Is this jobs report a sign of stability, sluggishness, stagnation, or what? For nonprofits, there are some aspects to note, not necessarily good economic news:

  • This report covers the month prior to the 16-day government shutdown. As a result, the numbers for October should be expected to show a potential job loss, as the shutdown sucked $24 billion out of the economy, according to Standard & Poor’s. With the reverberations of the shutdown causing delays in future BLS reports, the November jobs report will be issued later than usual too (on November 8th, instead of November 1st).
  • The jobs increase is not good. Economists had expected the report to be 185,000 or even as high as 200,000. Last year’s monthly jobs increase was 185,000, which is itself pretty low for generating jobs sufficient to cover population growth and reduce the rolls of the unemployed—148,000 jobs a month isn’t going to do it.
  • Economist Jared Bernstein prefers a quarterly rather than monthly analysis of job growth. He noted that job growth averaged only 143,000 per month in the July/August/September quarter, down from 182,000 in the previous three-month period, and 207,000 in the quarter before. It paints a gloomy picture for Bernstein: “We’re four years into a recovery that began in the second half of 2009, yet unemployment is still highly elevated, and job growth is once again decelerating,” he writes. “Where is all that growth going? Clearly, not so much to those who depend on paychecks but to those who depend on asset portfolios.”
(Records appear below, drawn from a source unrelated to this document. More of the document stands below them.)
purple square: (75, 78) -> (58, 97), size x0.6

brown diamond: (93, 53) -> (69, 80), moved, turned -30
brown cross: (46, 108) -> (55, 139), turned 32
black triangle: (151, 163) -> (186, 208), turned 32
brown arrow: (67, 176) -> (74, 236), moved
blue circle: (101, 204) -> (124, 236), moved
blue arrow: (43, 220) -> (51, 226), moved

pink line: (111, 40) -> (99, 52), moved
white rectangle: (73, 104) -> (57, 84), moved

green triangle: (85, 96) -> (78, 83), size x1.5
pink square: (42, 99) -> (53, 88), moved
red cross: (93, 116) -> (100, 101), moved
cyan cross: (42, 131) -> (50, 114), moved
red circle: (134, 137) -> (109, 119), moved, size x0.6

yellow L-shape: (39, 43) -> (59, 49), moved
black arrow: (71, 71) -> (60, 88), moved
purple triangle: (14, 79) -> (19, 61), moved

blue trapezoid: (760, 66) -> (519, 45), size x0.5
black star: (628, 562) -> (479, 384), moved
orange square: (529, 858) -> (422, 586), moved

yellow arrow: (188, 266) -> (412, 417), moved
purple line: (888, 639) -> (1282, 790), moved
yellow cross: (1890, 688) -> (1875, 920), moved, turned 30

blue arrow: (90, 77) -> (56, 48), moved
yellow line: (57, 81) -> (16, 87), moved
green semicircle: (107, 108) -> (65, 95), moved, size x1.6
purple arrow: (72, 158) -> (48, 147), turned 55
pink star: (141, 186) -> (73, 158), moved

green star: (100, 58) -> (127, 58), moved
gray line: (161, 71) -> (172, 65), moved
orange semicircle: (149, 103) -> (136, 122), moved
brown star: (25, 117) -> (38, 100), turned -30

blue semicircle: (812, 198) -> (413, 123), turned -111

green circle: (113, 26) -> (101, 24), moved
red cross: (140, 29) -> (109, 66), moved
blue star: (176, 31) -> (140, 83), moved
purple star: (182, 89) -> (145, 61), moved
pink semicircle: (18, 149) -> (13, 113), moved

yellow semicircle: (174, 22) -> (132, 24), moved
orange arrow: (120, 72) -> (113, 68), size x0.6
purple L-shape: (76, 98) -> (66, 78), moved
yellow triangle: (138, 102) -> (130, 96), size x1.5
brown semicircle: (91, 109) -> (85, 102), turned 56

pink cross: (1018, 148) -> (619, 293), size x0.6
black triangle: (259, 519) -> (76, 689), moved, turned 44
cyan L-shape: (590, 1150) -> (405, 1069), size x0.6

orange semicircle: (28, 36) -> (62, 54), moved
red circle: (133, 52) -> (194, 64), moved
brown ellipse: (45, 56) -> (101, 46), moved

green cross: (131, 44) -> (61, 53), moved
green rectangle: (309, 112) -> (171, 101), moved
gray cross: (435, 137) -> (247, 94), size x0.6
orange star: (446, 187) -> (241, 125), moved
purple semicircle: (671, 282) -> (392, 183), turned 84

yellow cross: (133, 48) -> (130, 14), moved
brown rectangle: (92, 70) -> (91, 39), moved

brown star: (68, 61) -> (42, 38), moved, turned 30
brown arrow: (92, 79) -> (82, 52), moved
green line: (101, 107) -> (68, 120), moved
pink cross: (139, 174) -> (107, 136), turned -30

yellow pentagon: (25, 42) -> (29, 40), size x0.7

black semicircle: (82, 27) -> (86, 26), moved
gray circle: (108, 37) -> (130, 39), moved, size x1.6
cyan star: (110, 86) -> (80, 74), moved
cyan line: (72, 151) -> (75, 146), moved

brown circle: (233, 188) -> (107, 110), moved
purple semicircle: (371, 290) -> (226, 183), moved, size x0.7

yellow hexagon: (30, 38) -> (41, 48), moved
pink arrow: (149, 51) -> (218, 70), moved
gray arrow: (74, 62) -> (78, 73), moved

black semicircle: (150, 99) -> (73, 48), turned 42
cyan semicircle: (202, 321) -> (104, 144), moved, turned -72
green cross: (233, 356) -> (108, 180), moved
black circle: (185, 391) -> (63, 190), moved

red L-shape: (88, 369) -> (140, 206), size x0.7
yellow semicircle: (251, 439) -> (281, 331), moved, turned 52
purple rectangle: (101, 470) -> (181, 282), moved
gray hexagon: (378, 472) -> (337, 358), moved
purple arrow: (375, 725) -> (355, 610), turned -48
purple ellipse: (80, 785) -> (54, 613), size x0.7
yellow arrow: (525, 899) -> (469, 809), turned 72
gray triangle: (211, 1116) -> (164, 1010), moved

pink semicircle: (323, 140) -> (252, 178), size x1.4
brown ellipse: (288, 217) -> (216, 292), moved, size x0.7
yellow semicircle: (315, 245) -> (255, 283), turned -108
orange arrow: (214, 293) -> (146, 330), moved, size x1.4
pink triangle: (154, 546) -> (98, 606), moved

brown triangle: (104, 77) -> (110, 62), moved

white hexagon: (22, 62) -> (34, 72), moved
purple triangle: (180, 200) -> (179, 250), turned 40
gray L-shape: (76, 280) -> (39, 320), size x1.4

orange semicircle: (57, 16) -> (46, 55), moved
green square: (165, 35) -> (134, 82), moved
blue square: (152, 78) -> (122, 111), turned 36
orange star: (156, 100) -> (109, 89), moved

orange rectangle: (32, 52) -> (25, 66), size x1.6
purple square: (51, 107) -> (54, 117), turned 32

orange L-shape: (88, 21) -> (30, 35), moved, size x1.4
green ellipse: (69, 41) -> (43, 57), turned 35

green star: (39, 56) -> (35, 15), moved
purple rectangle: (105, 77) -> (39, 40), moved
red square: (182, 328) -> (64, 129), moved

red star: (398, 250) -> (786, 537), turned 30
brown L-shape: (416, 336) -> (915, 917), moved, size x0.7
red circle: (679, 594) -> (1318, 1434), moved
  • Worried about the short-term and longer run effects of the October shutdown, economists have responded to the October jobs report with concerns about the potential impacts of future fiscal disruptions as Congress and the White House near budget and debt deadlines in early 2014. The result could mean that the much-ballyhooed recovery, unseen by the millions still unemployed or out of the labor force entirely, might be facing rough sledding for the next few months, particularly if rogue elements of the Republican Party sound like they’re aiming for more standoffs.
  • According to Dean Baker of the Center for Economic Policy Research, cited in Mother Jones, the October jobs report “continues the pattern that we have seen throughout the recovery as the unemployment rate falls mainly because workers leave the labor market. The unemployment rate is now down by 2.8 percentage points from its 10.0 peak in October of 2009. However, the employment rate is up just 0.4 percentage points from its low point hit in June of 2011.”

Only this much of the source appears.